Because just like witches, bitches melt I made Camo stand under the awning and watch the jumbotron, as the rain never ever did go away.

Big time TV because just like witches, bitches melt.

Party time!

As the game was ending, the water from the sky ceased to fall and it ended up being a gorgeous night.

Nightime Nashville sky.

Pruny, water-soaked skin under a Nashville sky.

Sunday I did the only thing I could do…detox by the pool.


No energy required.

And my little bed buddy was thrilled when I lazed around with him, catching up on the DVR the rest of the day.

DVRing with my bed buddy

Ted’s idea of heaven.

Here’s hoping you have one fabulous week!




30 thoughts on “Weekend Winks – Booblegging Booze Style

  1. markbialczak says:

    Yay to the whole damn thing, CBXB, Mrs. America, Jell-O shots, football season, and, of course, the way you celebrate all of the above, my friend!

  2. Booblegging – absolutely love that term! What is on those housewives cups & wheredya get them?
    Stellar weekend goddess!!!
    Me thinks you need one of those headless football hunks for the mini manse!

  3. JMC813 says:

    Once again my friend is livin the life!!! Thanks for keeping us up on the CBXB party happenings. Now to go check my season sched. to see if the Niners might be playing the Titans this year. It would be an honor and a priviledge to enter the smack talk battlefield with one as sharp witted as yourself!!!

  4. vudragovich says:

    LOVE how you used a cup as bunny ears on Ted!

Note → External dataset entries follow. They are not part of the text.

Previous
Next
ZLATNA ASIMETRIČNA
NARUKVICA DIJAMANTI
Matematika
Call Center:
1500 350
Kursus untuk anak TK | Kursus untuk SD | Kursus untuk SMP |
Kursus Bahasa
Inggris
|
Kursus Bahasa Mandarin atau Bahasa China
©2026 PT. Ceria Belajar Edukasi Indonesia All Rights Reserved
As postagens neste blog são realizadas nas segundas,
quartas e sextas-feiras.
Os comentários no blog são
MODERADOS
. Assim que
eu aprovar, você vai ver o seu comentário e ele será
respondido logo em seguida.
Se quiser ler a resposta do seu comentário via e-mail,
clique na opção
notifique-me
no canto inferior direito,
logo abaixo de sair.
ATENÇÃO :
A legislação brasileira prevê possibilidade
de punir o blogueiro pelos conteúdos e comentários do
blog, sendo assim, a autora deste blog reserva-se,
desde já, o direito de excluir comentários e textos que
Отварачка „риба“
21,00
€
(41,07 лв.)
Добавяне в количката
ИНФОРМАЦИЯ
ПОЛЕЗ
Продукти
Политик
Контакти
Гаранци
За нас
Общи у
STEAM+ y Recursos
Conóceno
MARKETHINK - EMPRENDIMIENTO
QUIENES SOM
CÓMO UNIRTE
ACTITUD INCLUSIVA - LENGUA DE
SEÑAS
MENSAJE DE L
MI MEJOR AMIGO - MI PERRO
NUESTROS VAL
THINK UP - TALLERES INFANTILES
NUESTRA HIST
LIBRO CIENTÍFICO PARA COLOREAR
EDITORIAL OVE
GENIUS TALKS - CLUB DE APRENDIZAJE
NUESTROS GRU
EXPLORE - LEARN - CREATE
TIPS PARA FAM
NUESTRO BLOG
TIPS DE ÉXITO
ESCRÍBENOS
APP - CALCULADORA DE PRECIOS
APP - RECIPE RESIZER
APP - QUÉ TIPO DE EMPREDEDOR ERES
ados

    I do not know how but I forgot about you chilling booze before putting it in your bra…how do you do it?
    (your top was even low cut)

    And the baby bag won right?
    For the woman who has to carry it all and extra bum wipes!

    • Baby bag did not win, negative.

      Ted just loves a prop in a pic, so he was thrilled to ‘wear’ the bunny ears!

      I am a grand master at smuggling booze – chilled and room temp. I suffer for the greater good of a cocktail!

  5. Kaufmans Kavalkade says:

    Umm, in photo number 1 you seem to have forgotten your jock strap.

  6. Football gives us another reason to get drunk on a Sunday! And Sunday night. And Monday Night. Sometimes Thursday too. Add in college ball and also Saturdays.

    Football should be on every day.

  7. Carmen says:

    Love it!

    Sent from my iPhone


  8. Forgive this Brit’s ignorance but what’s in the blue packets?

    • VODKA! They’re a miracle as you can’t take a purse into the stadiums here anymore (which is where I used to put a flask). So now I can just put packets of vodka in my bra. Very classy American you have for a friend here!